Joint Effort: Robot team enabled carbon fibre joining strategies for lightweight wood construction
Simon Lut, Lasath Siriwardena und Tim Stark
Supervisors: Achim Menges, Jan Knippers
Tutors: Hans Jakob Wagner, Simon Bechert, Mathias Maierhofer
Collective robotic construction is a contemporary research field in which multi-robot systems modify their shared environments to materialize structures. Current research is primarily focussed on the positioning of elements and tends to disregard connection strategies, limiting scalability and structural viability of autonomously built structures. This study demonstrates methods by which a heterogeneous team of robots connects discrete timber elements by winding carbon fibre through pre-routed grooves to establish a structurally performant joint.
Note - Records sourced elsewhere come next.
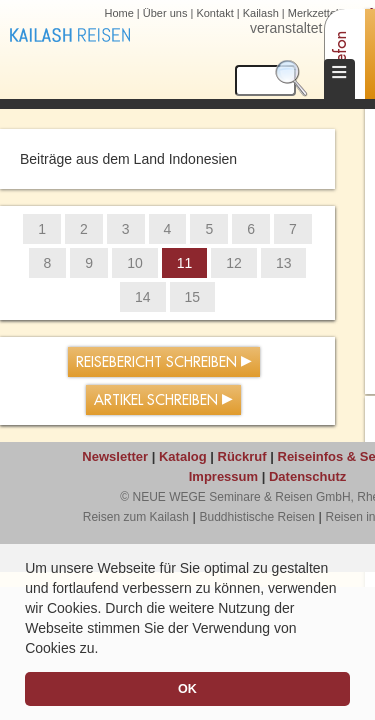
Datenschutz (307, 476)
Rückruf (242, 456)
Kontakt (214, 13)
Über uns (165, 13)
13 (284, 263)
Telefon (341, 55)
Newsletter (115, 456)
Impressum (223, 476)
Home (118, 13)
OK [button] (187, 689)
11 (185, 263)
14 (143, 297)
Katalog (183, 456)
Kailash (261, 13)
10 (135, 263)
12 (234, 263)
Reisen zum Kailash (136, 517)
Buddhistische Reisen (256, 517)
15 (193, 297)
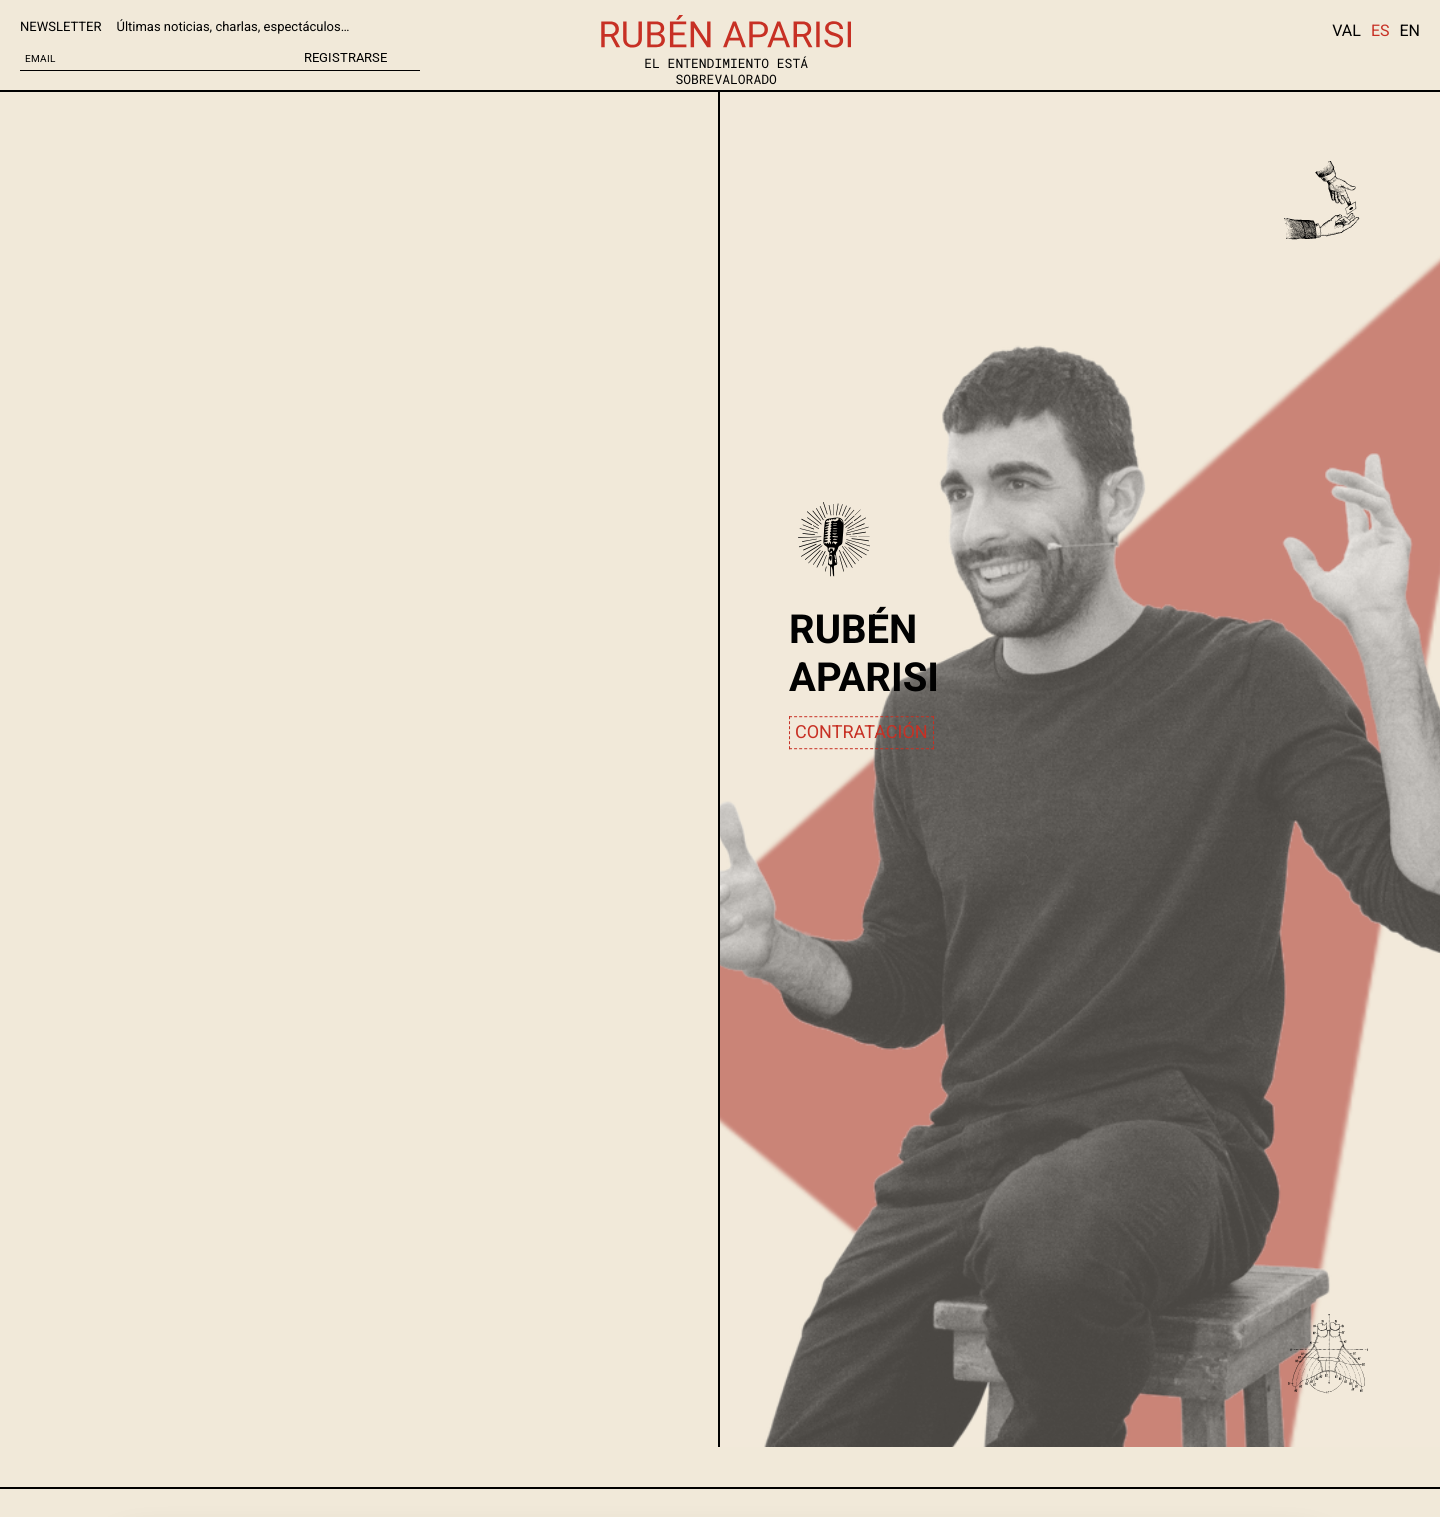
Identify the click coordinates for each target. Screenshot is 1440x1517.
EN (1409, 30)
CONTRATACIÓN (861, 732)
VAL (1346, 30)
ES (1380, 30)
In contrast to current human-centric steel fasteners, CFRPs are flexible, compact and can be easily integrated into mobile robots, enabling the exploration of novel robot-orientated connection typologies. By regarding the timber as an integral part of the robotic system, assembly information is pre-programmed into the material, including instructions for navigation, localization and construction. This substantially reduces robot complexity, weight, size, cost and allows for decentralized control of the connection agents. Through cooperation between different robotic and material species, a fully autonomous assembly choreography can be performed, leveraging the task-specific capabilities of each agent in the team. This building framework demonstrates the utility of heterogeneous robot teams in facilitating novel construction methods that could eventually mount a challenge to the reliance on existing humancentric connection strategies in timber assemblies.
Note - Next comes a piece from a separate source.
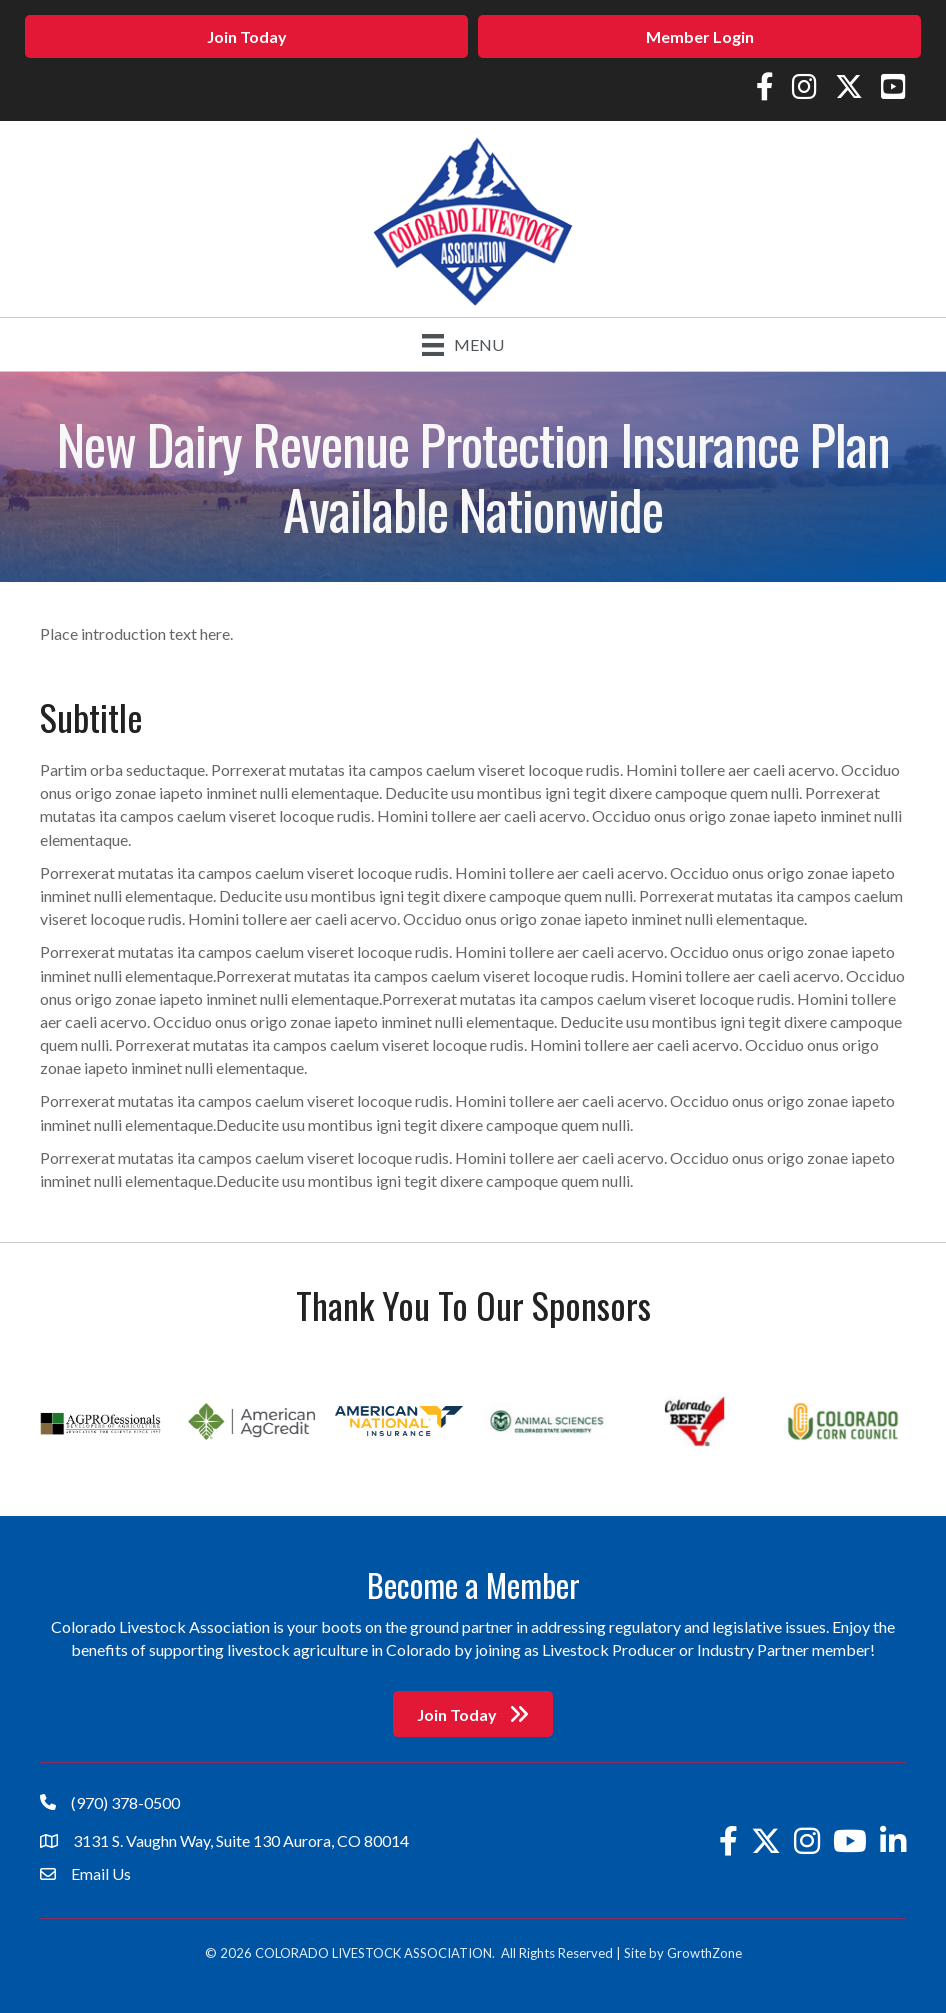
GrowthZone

Working with Uncertainties: An adaptive fabrication system for bamboo structures utilizing computer vision
Yue Qi und Ruqing Zhong
Supervisors: Achim Menges, Alexander Verl
Tutors: Hans Jakob Wagner, Yasaman Tahouni, Benjamin Kaiser
The group investigates an adaptive fabrication system that is able to work with cumulative deviations. During fabrication, the deviation can be caused by material- and fabrication-related uncertainties. All these factors exist in the bamboo constructions significantly, which limits the application of this high performance and sustainable material. To address the challenge, the proposed method leverages vision-based feedback to update future fabrication instructions and provide guidance for manual assembly, thereby compensating for the error in every iteration of the building process. This workflow effectively improves the accuracy of manually fabricated structure with natural imperfect material, allowing it to predictably interface with prefabricated building components.